((
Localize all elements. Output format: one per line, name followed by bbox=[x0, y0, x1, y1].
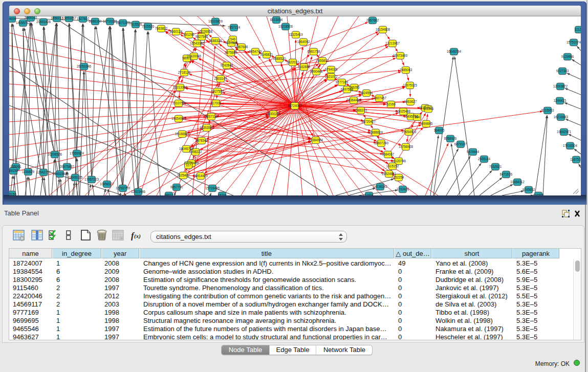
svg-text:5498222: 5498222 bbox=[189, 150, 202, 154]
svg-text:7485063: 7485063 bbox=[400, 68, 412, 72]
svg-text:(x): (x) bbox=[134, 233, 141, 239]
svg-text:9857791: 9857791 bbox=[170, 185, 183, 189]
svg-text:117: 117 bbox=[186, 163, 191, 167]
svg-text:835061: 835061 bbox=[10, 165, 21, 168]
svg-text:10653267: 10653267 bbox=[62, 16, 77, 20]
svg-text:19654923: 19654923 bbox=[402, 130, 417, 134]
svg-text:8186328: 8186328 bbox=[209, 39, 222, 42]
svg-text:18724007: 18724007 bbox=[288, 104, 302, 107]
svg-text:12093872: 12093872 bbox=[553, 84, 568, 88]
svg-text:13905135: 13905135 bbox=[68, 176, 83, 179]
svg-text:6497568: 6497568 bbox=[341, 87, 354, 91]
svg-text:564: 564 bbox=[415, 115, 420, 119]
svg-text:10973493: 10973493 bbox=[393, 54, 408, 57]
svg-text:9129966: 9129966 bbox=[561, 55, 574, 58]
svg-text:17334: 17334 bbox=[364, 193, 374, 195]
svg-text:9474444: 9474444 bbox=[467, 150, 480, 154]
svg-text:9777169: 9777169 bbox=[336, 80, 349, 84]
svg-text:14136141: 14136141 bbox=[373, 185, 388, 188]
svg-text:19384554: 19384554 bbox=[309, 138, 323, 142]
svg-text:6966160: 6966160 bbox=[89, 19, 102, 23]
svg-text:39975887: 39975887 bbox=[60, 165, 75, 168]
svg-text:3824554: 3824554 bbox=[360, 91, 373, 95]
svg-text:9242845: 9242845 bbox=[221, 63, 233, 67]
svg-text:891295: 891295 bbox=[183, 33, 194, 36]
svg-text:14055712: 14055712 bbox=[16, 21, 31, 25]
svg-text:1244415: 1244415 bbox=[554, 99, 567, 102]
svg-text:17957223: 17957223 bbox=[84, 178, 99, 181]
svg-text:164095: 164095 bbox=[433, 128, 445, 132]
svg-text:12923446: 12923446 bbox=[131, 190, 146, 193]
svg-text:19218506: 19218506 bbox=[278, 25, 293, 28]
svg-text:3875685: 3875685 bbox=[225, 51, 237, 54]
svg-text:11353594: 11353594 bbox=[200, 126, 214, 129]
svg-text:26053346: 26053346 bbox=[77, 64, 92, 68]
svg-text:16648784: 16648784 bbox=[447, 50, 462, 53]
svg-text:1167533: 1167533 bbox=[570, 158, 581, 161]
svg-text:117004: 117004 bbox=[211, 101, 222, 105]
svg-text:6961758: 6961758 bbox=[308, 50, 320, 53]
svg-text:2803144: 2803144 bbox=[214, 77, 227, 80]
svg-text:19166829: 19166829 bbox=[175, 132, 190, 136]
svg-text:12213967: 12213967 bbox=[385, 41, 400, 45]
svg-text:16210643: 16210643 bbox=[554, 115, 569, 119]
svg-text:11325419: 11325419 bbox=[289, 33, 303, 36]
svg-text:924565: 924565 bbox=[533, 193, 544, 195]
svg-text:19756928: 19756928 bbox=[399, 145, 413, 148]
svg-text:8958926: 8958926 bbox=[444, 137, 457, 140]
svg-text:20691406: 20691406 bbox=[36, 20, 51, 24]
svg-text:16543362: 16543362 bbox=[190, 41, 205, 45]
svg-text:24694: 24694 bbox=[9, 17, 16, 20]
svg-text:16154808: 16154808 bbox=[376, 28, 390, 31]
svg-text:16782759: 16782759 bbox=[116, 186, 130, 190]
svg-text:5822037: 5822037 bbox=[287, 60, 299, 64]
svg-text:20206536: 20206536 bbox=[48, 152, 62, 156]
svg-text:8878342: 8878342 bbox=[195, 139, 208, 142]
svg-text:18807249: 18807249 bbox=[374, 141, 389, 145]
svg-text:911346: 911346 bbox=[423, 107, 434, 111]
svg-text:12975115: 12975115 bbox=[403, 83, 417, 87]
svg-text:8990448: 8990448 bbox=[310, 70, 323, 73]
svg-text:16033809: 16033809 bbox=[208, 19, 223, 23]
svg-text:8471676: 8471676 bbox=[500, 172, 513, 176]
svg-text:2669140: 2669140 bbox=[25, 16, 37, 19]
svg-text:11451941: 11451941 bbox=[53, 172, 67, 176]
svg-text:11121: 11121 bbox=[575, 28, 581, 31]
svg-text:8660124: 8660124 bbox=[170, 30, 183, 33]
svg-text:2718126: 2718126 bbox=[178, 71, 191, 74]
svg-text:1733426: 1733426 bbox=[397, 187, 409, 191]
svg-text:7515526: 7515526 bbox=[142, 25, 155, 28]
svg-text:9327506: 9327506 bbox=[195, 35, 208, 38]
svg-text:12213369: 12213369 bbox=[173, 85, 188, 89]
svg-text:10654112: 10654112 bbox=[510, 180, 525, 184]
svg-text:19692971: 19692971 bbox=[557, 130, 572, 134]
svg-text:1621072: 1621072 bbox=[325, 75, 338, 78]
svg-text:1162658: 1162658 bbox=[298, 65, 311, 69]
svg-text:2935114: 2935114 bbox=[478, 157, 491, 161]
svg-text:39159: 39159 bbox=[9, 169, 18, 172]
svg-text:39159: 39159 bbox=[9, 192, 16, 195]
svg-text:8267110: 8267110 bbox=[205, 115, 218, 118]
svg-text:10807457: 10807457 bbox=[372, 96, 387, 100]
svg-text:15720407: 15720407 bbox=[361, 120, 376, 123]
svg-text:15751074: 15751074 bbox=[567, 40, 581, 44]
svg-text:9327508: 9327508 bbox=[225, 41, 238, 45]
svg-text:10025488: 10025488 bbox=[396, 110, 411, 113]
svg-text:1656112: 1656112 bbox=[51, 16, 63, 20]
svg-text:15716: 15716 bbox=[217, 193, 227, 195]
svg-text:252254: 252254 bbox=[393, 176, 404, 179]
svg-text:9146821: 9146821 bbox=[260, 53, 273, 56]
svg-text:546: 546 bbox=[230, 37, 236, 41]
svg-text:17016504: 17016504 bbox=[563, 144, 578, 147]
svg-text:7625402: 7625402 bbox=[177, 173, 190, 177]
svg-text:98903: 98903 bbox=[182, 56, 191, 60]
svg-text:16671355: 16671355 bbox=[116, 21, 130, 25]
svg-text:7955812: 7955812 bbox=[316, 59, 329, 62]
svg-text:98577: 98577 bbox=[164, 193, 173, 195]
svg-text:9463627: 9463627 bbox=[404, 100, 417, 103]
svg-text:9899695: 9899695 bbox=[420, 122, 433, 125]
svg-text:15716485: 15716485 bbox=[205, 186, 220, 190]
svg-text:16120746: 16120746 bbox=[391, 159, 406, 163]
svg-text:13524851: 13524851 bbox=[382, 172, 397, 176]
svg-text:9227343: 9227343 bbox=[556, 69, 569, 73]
))
→ **Task instructions**: When you set down the material above, keep every word exact and include no pictures.

→ **Your response**:
Localize all elements. Output format: one per line, name followed by bbox=[x0, y0, x1, y1].
svg-text:5498222: 5498222 bbox=[189, 150, 202, 154]
svg-text:7485063: 7485063 bbox=[400, 68, 412, 72]
svg-text:(x): (x) bbox=[134, 233, 141, 239]
svg-text:9857791: 9857791 bbox=[170, 185, 183, 189]
svg-text:117: 117 bbox=[186, 163, 191, 167]
svg-text:835061: 835061 bbox=[10, 165, 21, 168]
svg-text:10653267: 10653267 bbox=[62, 16, 77, 20]
svg-text:19654923: 19654923 bbox=[402, 130, 417, 134]
svg-text:8186328: 8186328 bbox=[209, 39, 222, 42]
svg-text:18724007: 18724007 bbox=[288, 104, 302, 107]
svg-text:12093872: 12093872 bbox=[553, 84, 568, 88]
svg-text:13905135: 13905135 bbox=[68, 176, 83, 179]
svg-text:6497568: 6497568 bbox=[341, 87, 354, 91]
svg-text:564: 564 bbox=[415, 115, 420, 119]
svg-text:10973493: 10973493 bbox=[393, 54, 408, 57]
svg-text:9129966: 9129966 bbox=[561, 55, 574, 58]
svg-text:17334: 17334 bbox=[364, 193, 374, 195]
svg-text:9474444: 9474444 bbox=[467, 150, 480, 154]
svg-text:9777169: 9777169 bbox=[336, 80, 349, 84]
svg-text:14136141: 14136141 bbox=[373, 185, 388, 188]
svg-text:19384554: 19384554 bbox=[309, 138, 323, 142]
svg-text:6966160: 6966160 bbox=[89, 19, 102, 23]
svg-text:39975887: 39975887 bbox=[60, 165, 75, 168]
svg-text:3824554: 3824554 bbox=[360, 91, 373, 95]
svg-text:9242845: 9242845 bbox=[221, 63, 233, 67]
svg-text:891295: 891295 bbox=[183, 33, 194, 36]
svg-text:14055712: 14055712 bbox=[16, 21, 31, 25]
svg-text:1244415: 1244415 bbox=[554, 99, 567, 102]
svg-text:17957223: 17957223 bbox=[84, 178, 99, 181]
svg-text:164095: 164095 bbox=[433, 128, 445, 132]
svg-text:12923446: 12923446 bbox=[131, 190, 146, 193]
svg-text:19218506: 19218506 bbox=[278, 25, 293, 28]
svg-text:3875685: 3875685 bbox=[225, 51, 237, 54]
svg-text:11353594: 11353594 bbox=[200, 126, 214, 129]
svg-text:26053346: 26053346 bbox=[77, 64, 92, 68]
svg-text:16648784: 16648784 bbox=[447, 50, 462, 53]
svg-text:1167533: 1167533 bbox=[570, 158, 581, 161]
svg-text:117004: 117004 bbox=[211, 101, 222, 105]
svg-text:6961758: 6961758 bbox=[308, 50, 320, 53]
svg-text:2803144: 2803144 bbox=[214, 77, 227, 80]
svg-text:19166829: 19166829 bbox=[175, 132, 190, 136]
svg-text:12213967: 12213967 bbox=[385, 41, 400, 45]
svg-text:16210643: 16210643 bbox=[554, 115, 569, 119]
svg-text:11325419: 11325419 bbox=[289, 33, 303, 36]
svg-text:924565: 924565 bbox=[533, 193, 544, 195]
svg-text:19756928: 19756928 bbox=[399, 145, 413, 148]
svg-text:8958926: 8958926 bbox=[444, 137, 457, 140]
svg-text:20691406: 20691406 bbox=[36, 20, 51, 24]
svg-text:16543362: 16543362 bbox=[190, 41, 205, 45]
svg-text:24694: 24694 bbox=[9, 17, 16, 20]
svg-text:16154808: 16154808 bbox=[376, 28, 390, 31]
svg-text:16782759: 16782759 bbox=[116, 186, 130, 190]
svg-text:5822037: 5822037 bbox=[287, 60, 299, 64]
svg-text:20206536: 20206536 bbox=[48, 152, 62, 156]
svg-text:8878342: 8878342 bbox=[195, 139, 208, 142]
svg-text:18807249: 18807249 bbox=[374, 141, 389, 145]
svg-text:911346: 911346 bbox=[423, 107, 434, 111]
svg-text:12975115: 12975115 bbox=[403, 83, 417, 87]
svg-text:8990448: 8990448 bbox=[310, 70, 323, 73]
svg-text:16033809: 16033809 bbox=[208, 19, 223, 23]
svg-text:8471676: 8471676 bbox=[500, 172, 513, 176]
svg-text:2669140: 2669140 bbox=[25, 16, 37, 19]
svg-text:11451941: 11451941 bbox=[53, 172, 67, 176]
svg-text:11121: 11121 bbox=[575, 28, 581, 31]
svg-text:8660124: 8660124 bbox=[170, 30, 183, 33]
svg-text:2718126: 2718126 bbox=[178, 71, 191, 74]
svg-text:1733426: 1733426 bbox=[397, 187, 409, 191]
svg-text:7515526: 7515526 bbox=[142, 25, 155, 28]
svg-text:9327506: 9327506 bbox=[195, 35, 208, 38]
svg-text:12213369: 12213369 bbox=[173, 85, 188, 89]
svg-text:10654112: 10654112 bbox=[510, 180, 525, 184]
svg-text:19692971: 19692971 bbox=[557, 130, 572, 134]
svg-text:1621072: 1621072 bbox=[325, 75, 338, 78]
svg-text:1162658: 1162658 bbox=[298, 65, 311, 69]
svg-text:2935114: 2935114 bbox=[478, 157, 491, 161]
svg-text:39159: 39159 bbox=[9, 169, 18, 172]
svg-text:39159: 39159 bbox=[9, 192, 16, 195]
svg-text:8267110: 8267110 bbox=[205, 115, 218, 118]
svg-text:10807457: 10807457 bbox=[372, 96, 387, 100]
svg-text:15720407: 15720407 bbox=[361, 120, 376, 123]
svg-text:15751074: 15751074 bbox=[567, 40, 581, 44]
svg-text:9327508: 9327508 bbox=[225, 41, 238, 45]
svg-text:10025488: 10025488 bbox=[396, 110, 411, 113]
svg-text:1656112: 1656112 bbox=[51, 16, 63, 20]
svg-text:15716: 15716 bbox=[217, 193, 227, 195]
svg-text:252254: 252254 bbox=[393, 176, 404, 179]
svg-text:9146821: 9146821 bbox=[260, 53, 273, 56]
svg-text:546: 546 bbox=[230, 37, 236, 41]
svg-text:17016504: 17016504 bbox=[563, 144, 578, 147]
svg-text:7625402: 7625402 bbox=[177, 173, 190, 177]
svg-text:98903: 98903 bbox=[182, 56, 191, 60]
svg-text:16671355: 16671355 bbox=[116, 21, 130, 25]
svg-text:7955812: 7955812 bbox=[316, 59, 329, 62]
svg-text:98577: 98577 bbox=[164, 193, 173, 195]
svg-text:9463627: 9463627 bbox=[404, 100, 417, 103]
svg-text:9899695: 9899695 bbox=[420, 122, 433, 125]
svg-text:15716485: 15716485 bbox=[205, 186, 220, 190]
svg-text:16120746: 16120746 bbox=[391, 159, 406, 163]
svg-text:13524851: 13524851 bbox=[382, 172, 397, 176]
svg-text:9227343: 9227343 bbox=[556, 69, 569, 73]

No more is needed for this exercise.